Batı’dan aldığı oyları büyük oranda artıran HDP’nin, muhafazakâr Kürt seçmeni kazandığı kadar CHP’den “emanet” oy aldığı herkesin malumu. Ancak HDP’nin başarısını salt AKP/başkanlık korkusu veya karşıtlığı üzerinden yorumlamak yetmez.
Çünkü 7 Haziran’ın asıl kazananları, siyasi partiler, liderler veya teşkilatları değil...
1 GEZİ’Yİ KAVRAYANLAR: Gezi Parkı eylemleri sonrasında sorulan hep şuydu: Siyaseten bir karşılığı olmayan bir hareketin anlamı ve geleceği ne olabilirdi?
Bu soruya, Gezi’nin yurttaşa “farklılıklara rağmen beraberlik” ruhunu kazandırdığını, düşmanlık-şiddet-gerginlik politikalarının ters teptiğini ve insanların çok saf, haklı bir gerekçeyle (ağaç!) birbirine kenetlenmesinin gücünü anlatmaya çalıştım. 2015 genel seçimi, Gezi’nin tahminlerin ötesinde bir değişimi tetiklediğini ortaya koydu.
Unutmayın.

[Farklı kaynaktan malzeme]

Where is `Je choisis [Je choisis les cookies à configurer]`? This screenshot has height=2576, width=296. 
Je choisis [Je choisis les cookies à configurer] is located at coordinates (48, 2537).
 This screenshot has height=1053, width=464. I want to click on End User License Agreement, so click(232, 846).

Gezi; Kürtlerle Türkler kadar, feministlerle Nişantaşı kızlarının, eşcinsellerle taraftar gruplarının, ulusalcılarla azınlıkların, solcularla bankacıların, varoşla bohemin, yani ülkenin en “benzemezlerinin” aynı safta toplanıp birbirini dinlemeye yönelik adım attığı yerdi.
Polis şiddeti ve gencecik insanların ölümü, medyanın Penguen’e bağlaması, kitleleri birbirine daha da bağladı. Gezi sonrasında, bu yeni ruhu katmaya çalışarak siyasetini kurgulayabilen tek parti, HDP oldu.